(Entries supplied Opens)
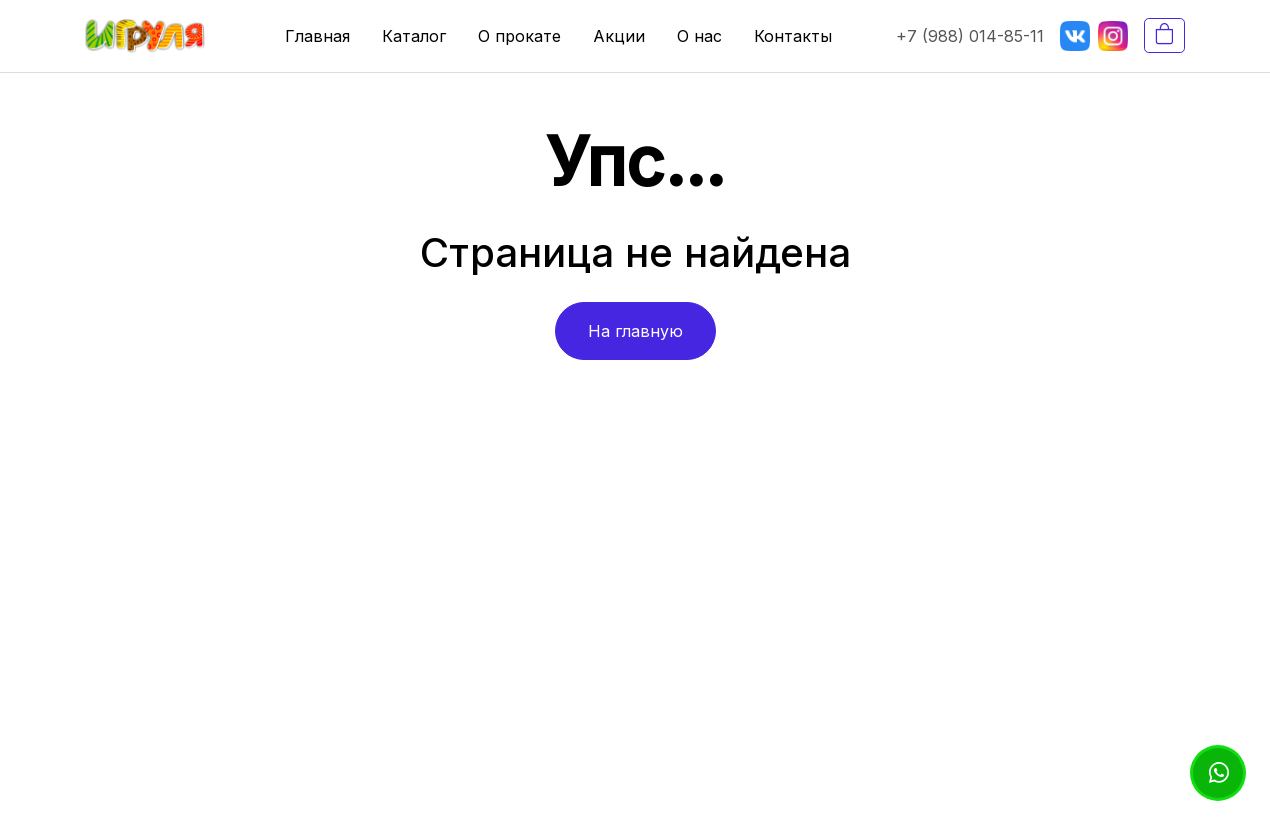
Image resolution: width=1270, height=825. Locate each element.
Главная (317, 36)
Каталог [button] (414, 36)
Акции (619, 36)
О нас (699, 36)
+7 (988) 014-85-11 (970, 36)
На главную (635, 331)
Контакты (793, 36)
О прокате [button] (519, 36)
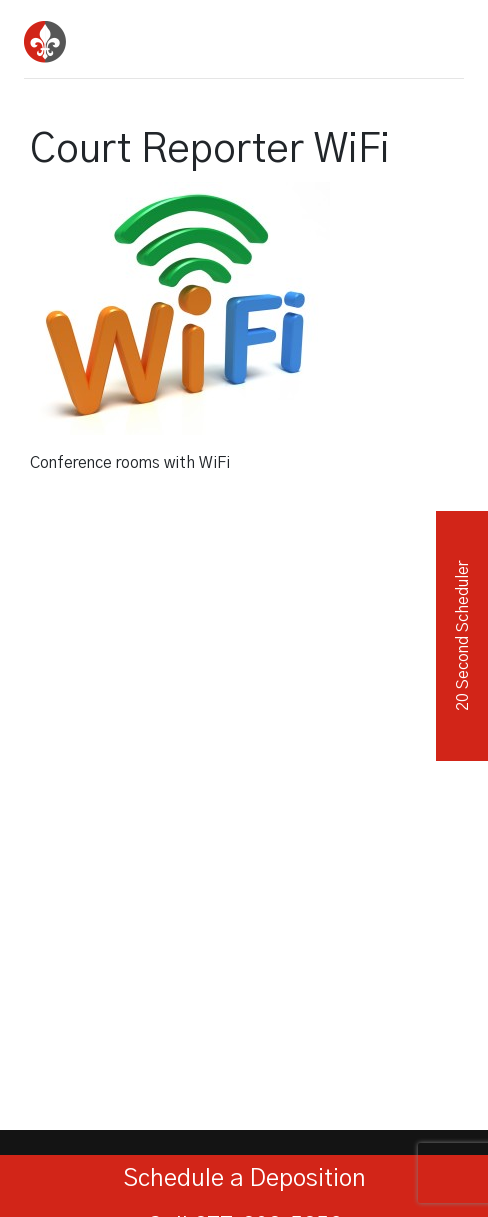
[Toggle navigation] (442, 35)
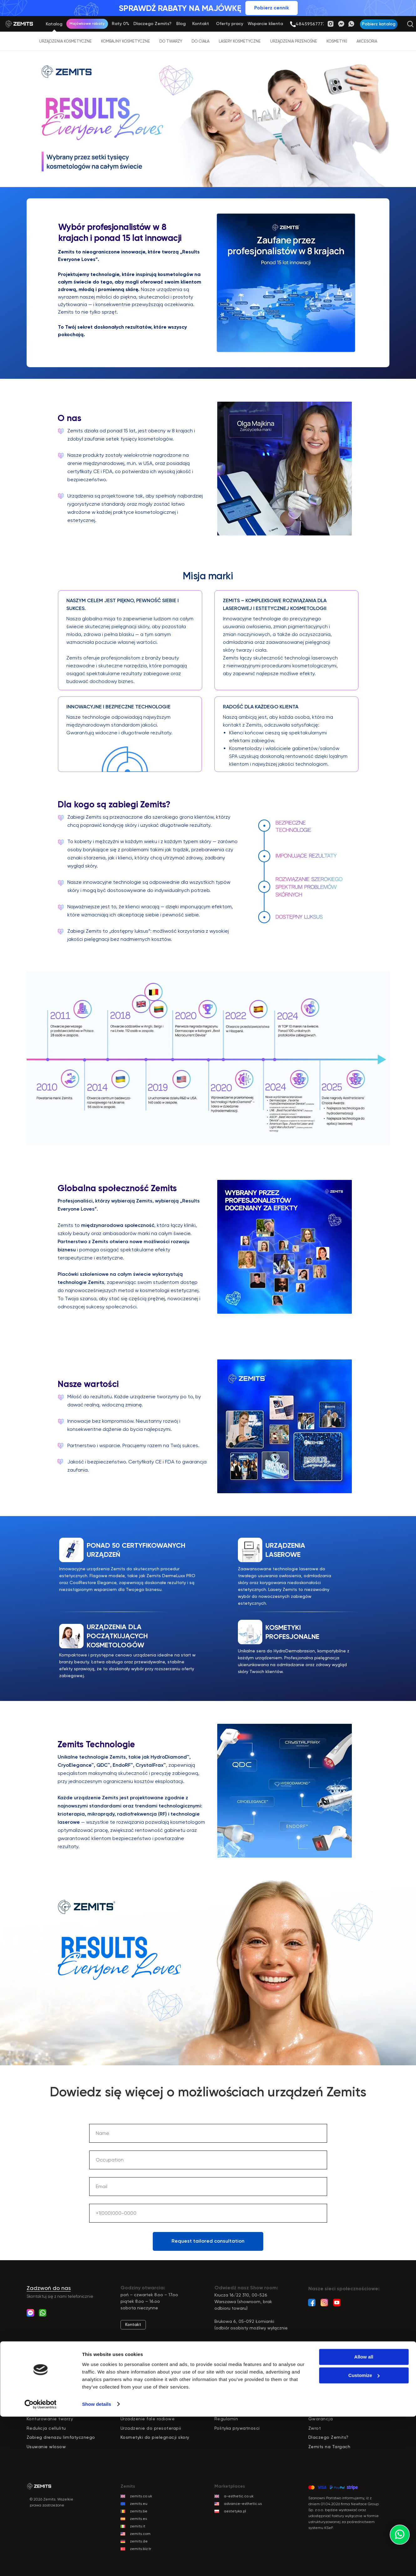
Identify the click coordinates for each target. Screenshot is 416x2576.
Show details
(Entries supplied Closes)
▶ Exercise instructions: Print the material in full and exactly; the pictures must not be printed.

▶ Answer section:
Image resolution: width=1270, height=825. Locate each element.
Главная (317, 36)
Каталог [button] (414, 36)
Акции (619, 36)
О нас (699, 36)
+7 (988) 014-85-11 (970, 36)
На главную (635, 331)
Контакты (793, 36)
О прокате [button] (519, 36)
[Toggle navigation] (442, 35)
Identify the click coordinates for each target. Screenshot is 416x2576.
Show details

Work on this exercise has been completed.